Are you eligible for payroll tax deferral in 2020? This has implications for both employers and employees and could cause a rude surprise for you in 2021!
There are generally two separate contributions to the Social Security payroll tax (technically, the Old-Age, Survivors, and Disability Insurance, or OASDI, tax) — a 6.2% employer portion and a 6.2% employee portion.
Already-existing deferral provisions for employers
The Coronavirus Aid, Relief, and Economic Security (CARES) Act, signed into law in March 2020, already allowed eligible employers (and self-employed individuals) to defer the payment of the employer’s 6.2% share of Social Security tax from March 27, 2020, to December 31, 2020.
Any deferral of the employer Social Security payroll tax under the CARES Act must be repaid over a two-year period – half of the deferred tax due by December 31, 2021 and the other half due by December 31, 2022.
Employee portion now eligible for temporary payroll tax deferral
The executive order and IRS guidance expand the payroll tax deferral opportunity – generally allowing employers to defer withholding and payment of the employee’s 6.2% share of the Social Security tax for payroll dates that fall on or between September 1, 2020, and December 31, 2020.
Limitations on temporary deferral
The employee portion of the Social Security tax cannot be deferred for any employee with wages or compensation of $4,000 or more in a biweekly pay period or the equivalent amount with respect to weekly, monthly, or other pay periods (in other words, only salaried workers earning less than $104,000 per year qualify). This dollar threshold applies per pay period, so it’s possible for an employee to qualify for deferral in some pay periods but not in others.
While employers are eligible to defer the employee portion of the Social Security payroll tax, the IRS guidance does not address whether self-employed individuals are also able to do so.
Employers can take advantage of the deferral provisions if they find them beneficial, but can continue to withhold and pay payroll taxes as normal if they wish.
It’s important to note that nothing in the IRS guidance indicates that the temporary payroll tax deferral opportunities are mandatory.
An employer may ask employees whether or not they wish to defer their 6.2% portion of the Social Security payroll tax, but the guidance released does not specifically require it.
When do deferred amounts have to be paid?
If an employer defers the employee portion of the Social Security payroll tax during September, October, November, and December 2020, employees may receive larger paychecks, but this deferred payroll tax must be repaid in 2021 (absent new legislation that specifically forgives deferred amounts).
Specifically, employers will have to withhold extra money from employee paychecks during the first four months of 2021 — January through April — to make up for the four-month deferral. This is in addition to the payroll tax employees must normally pay during 2021.
As a result, employees who benefit from deferral of payroll tax between now and year-end are likely to experience reduced paychecks during the first part of 2021.
An employee in this situation may wish to consider putting any extra funds from a larger paycheck in 2020 into a savings account to compensate for a smaller paycheck in 2021.

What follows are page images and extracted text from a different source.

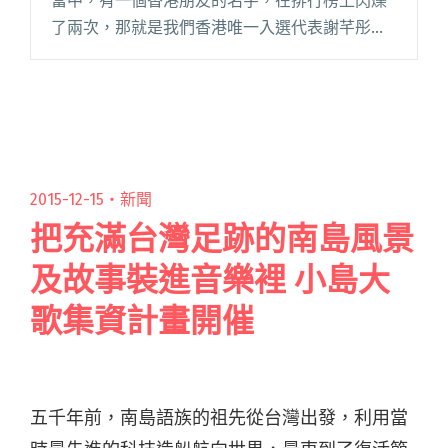
當中，有一個香港朋友的名字，在排行榜上閃爍
了兩次，那就是我們香港唯一入選代表謝芊彤。
無獨有偶，她與妹妹也發放了新視頻，進一步想
衝出香港，把她們的音樂帶往世界各地。 早前在
香港佔領閱讀全文 "謝氏姊妹心意已決 2015衝出
香港 歌曲〈一個人出走〉表態"
2015-12-15・
新聞
把充滿台灣足跡的南島風景
及故事裝進音樂裡 小島大
歌集資計畫開催
五千年前，南島語族的祖先從台灣出發，利用當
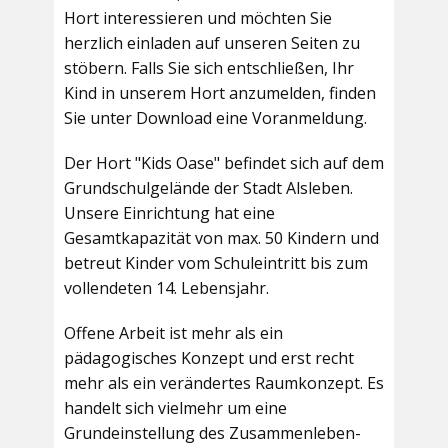
Hort interessieren und möchten Sie
herzlich einladen auf unseren Seiten zu
stöbern. Falls Sie sich entschließen, Ihr
Kind in unserem Hort anzumelden, finden
Sie unter Download eine Voranmeldung.
Der Hort "Kids Oase" befindet sich auf dem
Grundschulgelände der Stadt Alsleben.
Unsere Einrichtung hat eine
Gesamtkapazität von max. 50 Kindern und
betreut Kinder vom Schuleintritt bis zum
vollendeten 14. Lebensjahr.
Offene Arbeit ist mehr als ein
pädagogisches Konzept und erst recht
mehr als ein verändertes Raumkonzept. Es
handelt sich vielmehr um eine
Grundeinstellung des Zusammenleben-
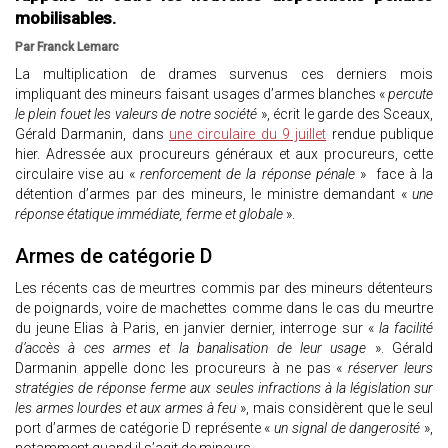
mobilisables.
Par Franck Lemarc
La multiplication de drames survenus ces derniers mois
impliquant des mineurs faisant usages d’armes blanches «
percute
le plein fouet les valeurs de notre société
», écrit le garde des Sceaux,
Gérald Darmanin, dans
une circulaire du 9 juillet
rendue publique
hier. Adressée aux procureurs généraux et aux procureurs, cette
circulaire vise au «
renforcement de la réponse pénale
» face à la
détention d’armes par des mineurs, le ministre demandant «
une
réponse étatique immédiate, ferme et globale
».
Armes de catégorie D
Les récents cas de meurtres commis par des mineurs détenteurs
de poignards, voire de machettes comme dans le cas du meurtre
du jeune Elias à Paris, en janvier dernier, interroge sur «
la facilité
d’accès à ces armes et la banalisation de leur usage
». Gérald
Darmanin appelle donc les procureurs à ne pas «
réserver leurs
stratégies de réponse ferme aux seules infractions à la législation sur
les armes lourdes et aux armes à feu
», mais considèrent que le seul
port d’armes de catégorie D représente «
un signal de dangerosité
»,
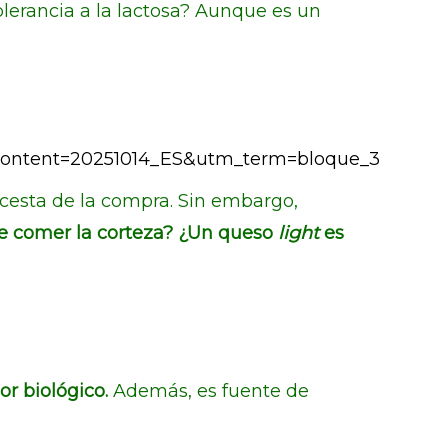
olerancia a la lactosa? Aunque es un
ntent=20251014_ES&utm_term=bloque_3
 cesta de la compra. Sin embargo,
e comer la corteza? ¿Un queso
light
es
or biológico.
Además, es fuente de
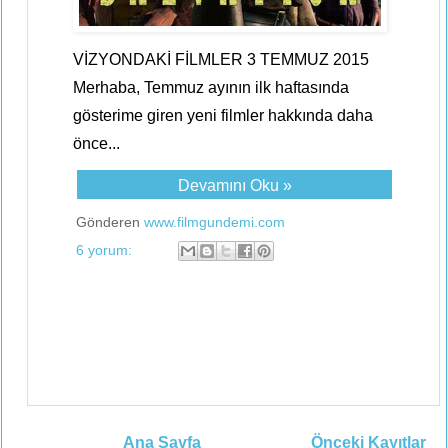
VİZYONDAKİ FİLMLER 3 TEMMUZ 2015
Merhaba, Temmuz ayının ilk haftasında
gösterime giren yeni filmler hakkında daha
önce...
Devamını Oku »
Gönderen
www.filmgundemi.com
6 yorum:
Ana Sayfa
Önceki Kayıtlar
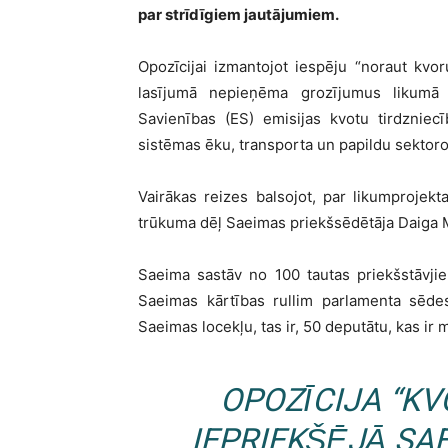
par strīdīgiem jautājumiem.
Opozīcijai izmantojot iespēju “noraut kvor
lasījumā nepieņēma grozījumus likumā
Savienības (ES) emisijas kvotu tirdzniec
sistēmas ēku, transporta un papildu sektoro
Vairākas reizes balsojot, par likumprojek
trūkuma dēļ Saeimas priekšsēdētāja Daiga M
Saeima sastāv no 100 tautas priekšstāvji
Saeimas kārtības rullim parlamenta sēdes
Saeimas locekļu, tas ir, 50 deputātu, kas ir
OPOZĪCIJA “K
IEPRIEKŠĒJĀ SA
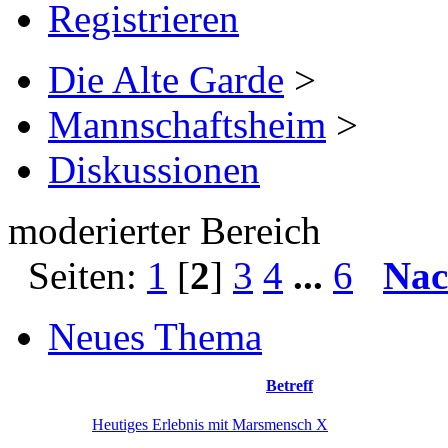
Registrieren
Die Alte Garde
>
Mannschaftsheim
>
Diskussionen
moderierter Bereich
Seiten:
1
[
2
]
3
4
...
6
Nac
Neues Thema
Betreff
Heutiges Erlebnis mit Marsmensch X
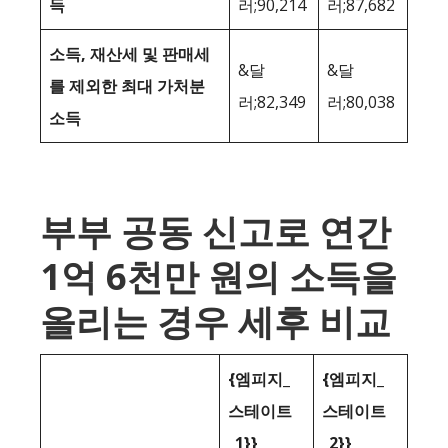
득
러;90,214
러;87,682
소득, 재산세 및 판매세
&달
&달
를 제외한 최대 가처분
러;82,349
러;80,038
소득
부부 공동 신고로 연간
1억 6천만 원의 소득을
올리는 경우 세후 비교
{엠피지_
{엠피지_
스테이트
스테이트
_1}}
_2}}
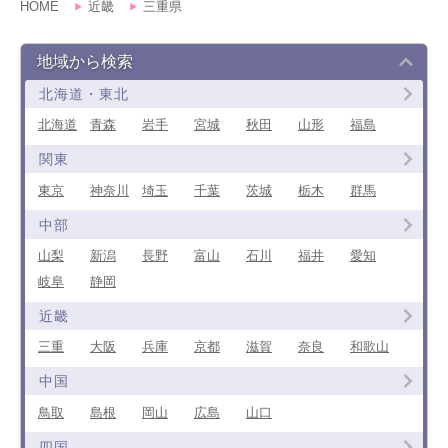
HOME
近畿
三重県
地域から検索
北海道・東北
北海道
青森
岩手
宮城
秋田
山形
福島
関東
東京
神奈川
埼玉
千葉
茨城
栃木
群馬
中部
山梨
新潟
長野
富山
石川
福井
愛知
岐阜
静岡
近畿
三重
大阪
兵庫
京都
滋賀
奈良
和歌山
中国
鳥取
島根
岡山
広島
山口
四国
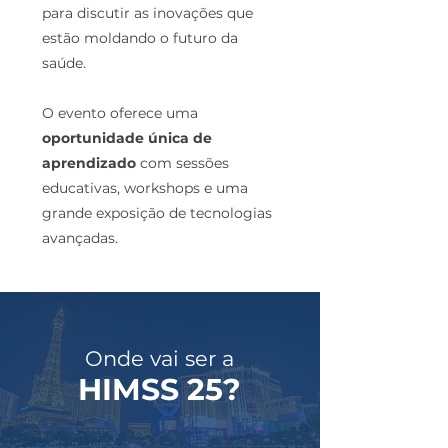
para discutir as inovações que
estão moldando o futuro da
saúde.
O evento oferece uma
oportunidade única de
aprendizado
com sessões
educativas, workshops e uma
grande exposição de tecnologias
avançadas.
Onde vai ser a
HIMSS 25?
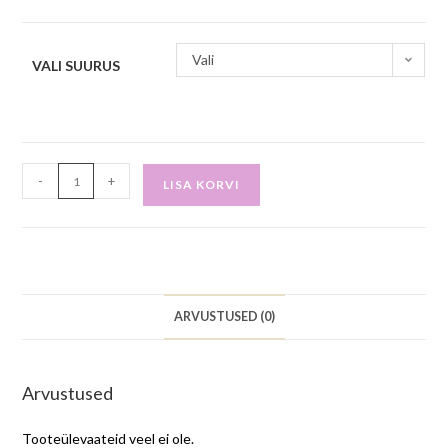
Vali
VALI SUURUS
-
+
LISA KORVI
ARVUSTUSED (0)
Arvustused
Tooteülevaateid veel ei ole.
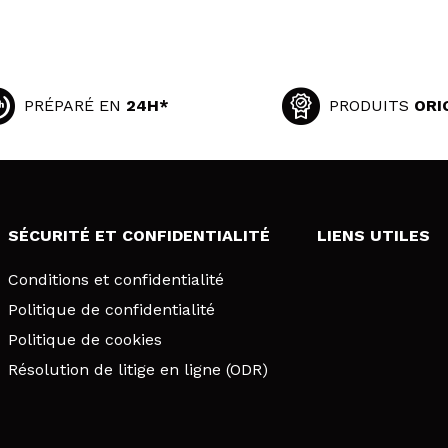
PRÉPARÉ EN
24H*
PRODUITS
ORI
SÉCURITÉ ET CONFIDENTIALITÉ
LIENS UTILES
Conditions et confidentialité
Politique de confidentialité
Politique de cookies
Résolution de litige en ligne (ODR)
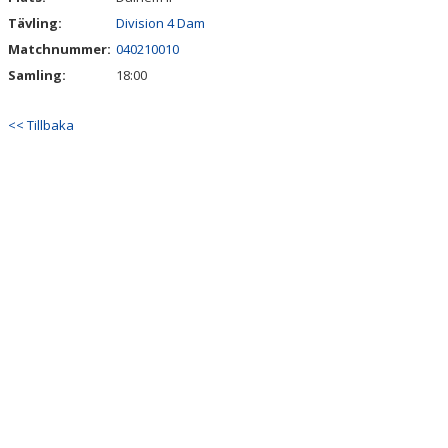
Tävling:
Division 4 Dam
Matchnummer:
040210010
Samling:
18:00
<< Tillbaka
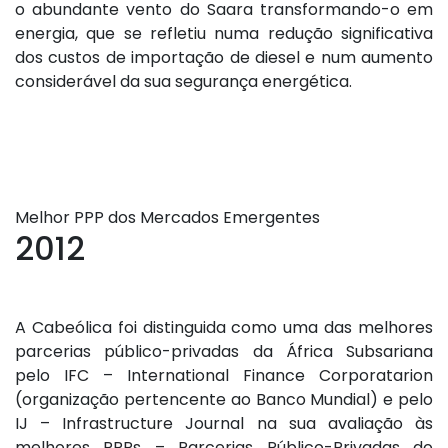
o abundante vento do Saara transformando-o em
energia, que se refletiu numa redução significativa
dos custos de importação de diesel e num aumento
considerável da sua segurança energética.
Melhor PPP dos Mercados Emergentes
2012
A Cabeólica foi distinguida como uma das melhores
parcerias público-privadas da África Subsariana
pelo IFC – International Finance Corporatarion
(organização pertencente ao Banco Mundial) e pelo
IJ – Infrastructure Journal na sua avaliação às
melhores PPPs – Parcerias Público-Privadas do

Federal workers will receive the temporary payroll tax deferral
While it’s expected that many employers will opt not to defer payroll taxes, the Defense Finance and Accounting Service has announced that the Social Security payroll tax deferral will start automatically in mid-September for military members and civilian employees; they are not eligible to opt out. This affects about 1.3 million federal employees, forcing some workers to take a temporary financial boost that, as of now, they will have to repay next year.
Many questions remain, and additional guidance from the IRS is expected.
Contact your employer (and tax advisor) to determine whether your pay will be affected in 2020 and 2021.